[Records from a collection]
┄┄┄┄┄┄┄┄┄┄┄┄┄┄┄┄┄┄┄┄

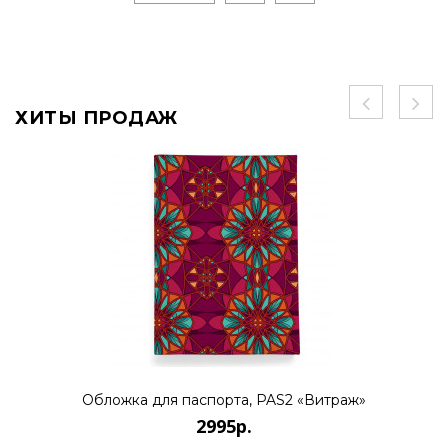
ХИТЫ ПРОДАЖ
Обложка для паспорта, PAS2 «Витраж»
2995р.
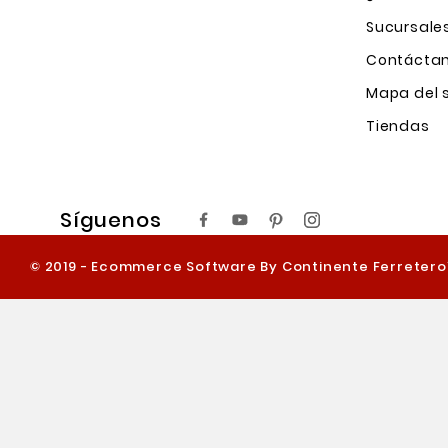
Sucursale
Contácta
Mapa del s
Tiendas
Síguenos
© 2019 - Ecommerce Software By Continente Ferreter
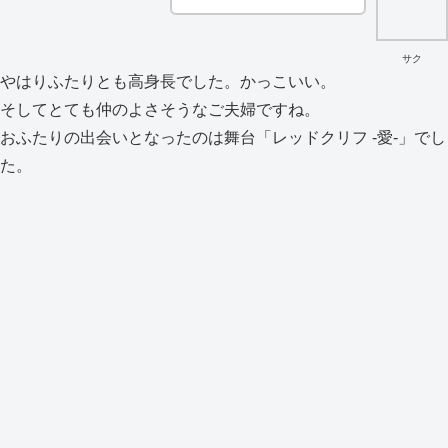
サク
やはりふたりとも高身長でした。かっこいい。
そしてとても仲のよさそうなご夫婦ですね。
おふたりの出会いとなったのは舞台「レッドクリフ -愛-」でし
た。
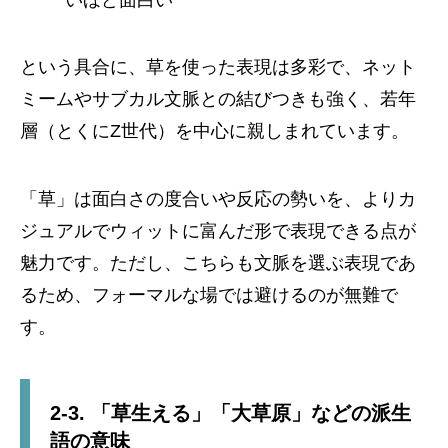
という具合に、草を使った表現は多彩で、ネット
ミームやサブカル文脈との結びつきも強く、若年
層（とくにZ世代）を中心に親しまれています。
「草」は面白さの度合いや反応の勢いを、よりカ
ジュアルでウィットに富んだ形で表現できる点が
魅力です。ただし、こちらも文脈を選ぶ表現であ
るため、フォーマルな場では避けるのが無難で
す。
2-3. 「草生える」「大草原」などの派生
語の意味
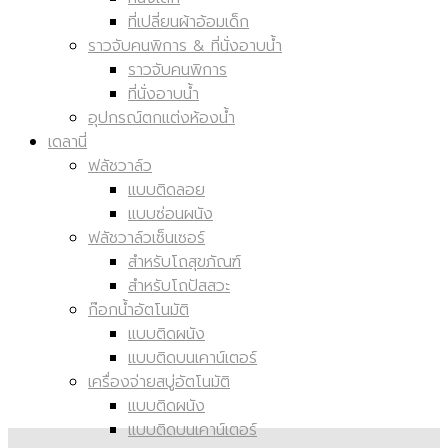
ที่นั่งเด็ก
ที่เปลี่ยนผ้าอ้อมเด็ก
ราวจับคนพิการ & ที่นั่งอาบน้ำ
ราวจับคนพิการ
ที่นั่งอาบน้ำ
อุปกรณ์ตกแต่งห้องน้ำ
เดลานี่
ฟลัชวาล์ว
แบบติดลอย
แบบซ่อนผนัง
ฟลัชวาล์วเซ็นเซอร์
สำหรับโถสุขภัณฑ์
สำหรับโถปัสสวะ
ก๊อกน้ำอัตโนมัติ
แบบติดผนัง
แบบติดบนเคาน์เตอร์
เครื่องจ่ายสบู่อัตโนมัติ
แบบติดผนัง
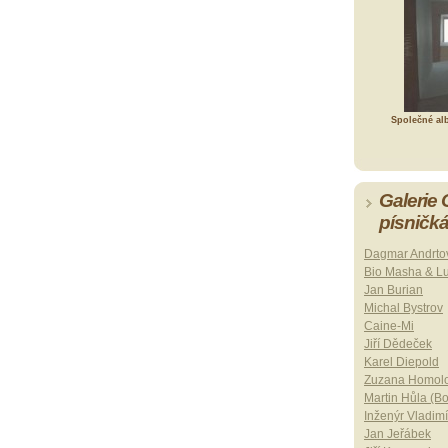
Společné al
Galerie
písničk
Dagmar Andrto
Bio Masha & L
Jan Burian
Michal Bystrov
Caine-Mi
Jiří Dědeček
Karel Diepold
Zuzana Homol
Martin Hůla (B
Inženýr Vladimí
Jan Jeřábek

┄┄┄┄┄┄┄┄┄┄┄┄┄┄┄┄┄┄┄┄

→ Work request
An exact copy of the data is required, with the pictures excluded.

→ Answer section
ХИТЫ ПРОДАЖ
Обложка для паспорта, PAS2 «Витраж»
2995р.
Sucursale
Contácta
Mapa del s
Tiendas
Síguenos
© 2019 - Ecommerce Software By Continente Ferreter
サク
やはりふたりとも高身長でした。かっこいい。
そしてとても仲のよさそうなご夫婦ですね。
おふたりの出会いとなったのは舞台「レッドクリフ -愛-」でし
た。
という具合に、草を使った表現は多彩で、ネット
ミームやサブカル文脈との結びつきも強く、若年
層（とくにZ世代）を中心に親しまれています。
「草」は面白さの度合いや反応の勢いを、よりカ
ジュアルでウィットに富んだ形で表現できる点が
魅力です。ただし、こちらも文脈を選ぶ表現であ
るため、フォーマルな場では避けるのが無難で
す。
2-3. 「草生える」「大草原」などの派生
語の意味
ที่นั่งเด็ก
ที่เปลี่ยนผ้าอ้อมเด็ก
ราวจับคนพิการ & ที่นั่งอาบน้ำ
ราวจับคนพิการ
ที่นั่งอาบน้ำ
อุปกรณ์ตกแต่งห้องน้ำ
เดลานี่
ฟลัชวาล์ว
แบบติดลอย
แบบซ่อนผนัง
ฟลัชวาล์วเซ็นเซอร์
สำหรับโถสุขภัณฑ์
สำหรับโถปัสสวะ
ก๊อกน้ำอัตโนมัติ
แบบติดผนัง
แบบติดบนเคาน์เตอร์
เครื่องจ่ายสบู่อัตโนมัติ
แบบติดผนัง
Společné al
Galerie
písničk
Dagmar Andrto
Bio Masha & L
Jan Burian
Michal Bystrov
Caine-Mi
Jiří Dědeček
Karel Diepold
Zuzana Homol
Martin Hůla (B
Inženýr Vladimí
Jan Jeřábek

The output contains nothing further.